Charles Leclerc przed rozpoczęciem weekendu wyścigowego na torze Imola został okradziony z zegarka, którego wartość szacowana jest na około 320 000 dolarów.
Według najnowszych informacji do całego zdarzenia miało dość w miniony poniedziałek w toskańskim mieście Viareggio, gdzie aktualny lider mistrzostw świata około godziny 22 miał odbywać spontaniczne spotkanie ze swoimi kibicami.

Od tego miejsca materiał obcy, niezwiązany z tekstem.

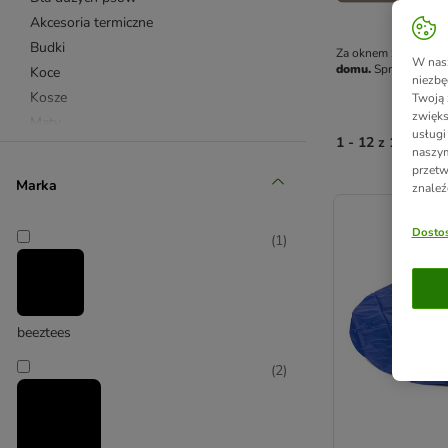
Akcesoria termiczne
Budki
Za oknem znowu upał
W nasz
domu.
 Sprawdź ofer
Koce
niezbę
Kosze
Twoją 
zwięks
Maty
usługi
1 - 12 z 12 wyni
Maty chłodzące
naszym
przetw
Materace
Marka
znaleź
product items ha
Memory Foam
Namioty, tipi
Dostos
(
1
)
Poduszki
Sofy
Beżowe
Brązowe
beeztees
Różowe
(
2
)
Szare
Zielone
Antypoślizgowe
Designerskie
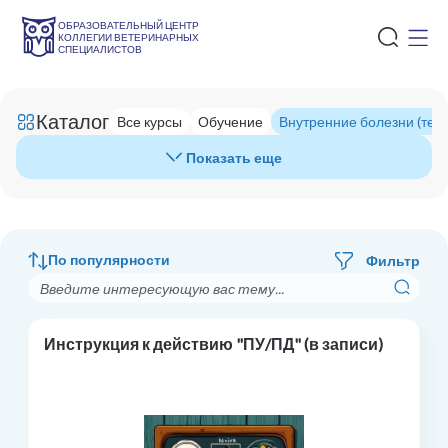
ОБРАЗОВАТЕЛЬНЫЙ ЦЕНТР
КОЛЛЕГИИ ВЕТЕРИНАРНЫХ
СПЕЦИАЛИСТОВ
Каталог
Все курсы
Обучение
Внутренние болезни (тер
Показать еще
По популярности
Фильтр
Инструкция к действию "ПУ/ПД" (в записи)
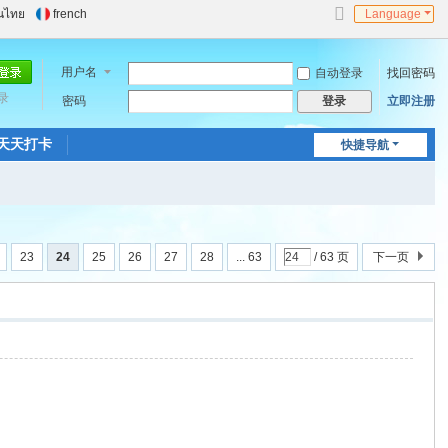
นไทย
french
Language
切
换
到
用户名
自动登录
找回密码
窄
录
密码
版
立即注册
登录
天天打卡
快捷导航
23
24
25
26
27
28
... 63
/ 63 页
下一页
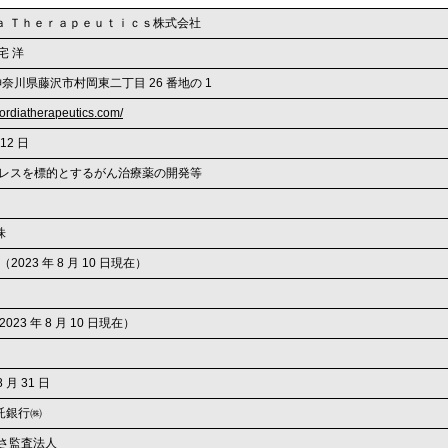
ａ Ｔｈｅｒａｐｅｕｔｉｃｓ株式会社
宅 洋
2 神奈川県藤沢市村岡東二丁目 26 番地の 1
hordiatherapeutics.com/
 12 日
ストレスを標的とするがん治療薬の開発等
株
 株（2023 年 8 月 10 日現在）
2023 年 8 月 10 日現在）
8 月 31 日
託銀行㈱
ずさ監査法人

Całe to zamieszanie miało zostać sprytnie wykorzystane przez złodzieja, któremu udało się zerwać zegarek marki Richard Mille z nadgarstka kierowcy i uciec, zanim ten zdążył się zorientować.
Cała sprawa natychmiast trafiła na lokalną policję, która obecnie prowadzi dochodzenie wyjaśniające.
Do całego tego wątku odniósł się dziś osobisty trener Leclerca, Andrea Ferrari, który towarzyszył swojemu podopiecznemu w wielkanocny poniedziałek.
- Ulica Via Salvatori od miesięcy jest całkowicie pogrążona w ciemności i informowaliśmy o tym fakcie już wielokrotnie. Wczoraj na Via Salvatori zostaliśmy okradzeni. Myśleliście może o zainstalowaniu w tym miejscu lamp? Pytam dla kolegi - czytamy w krótkim oświadczeniu.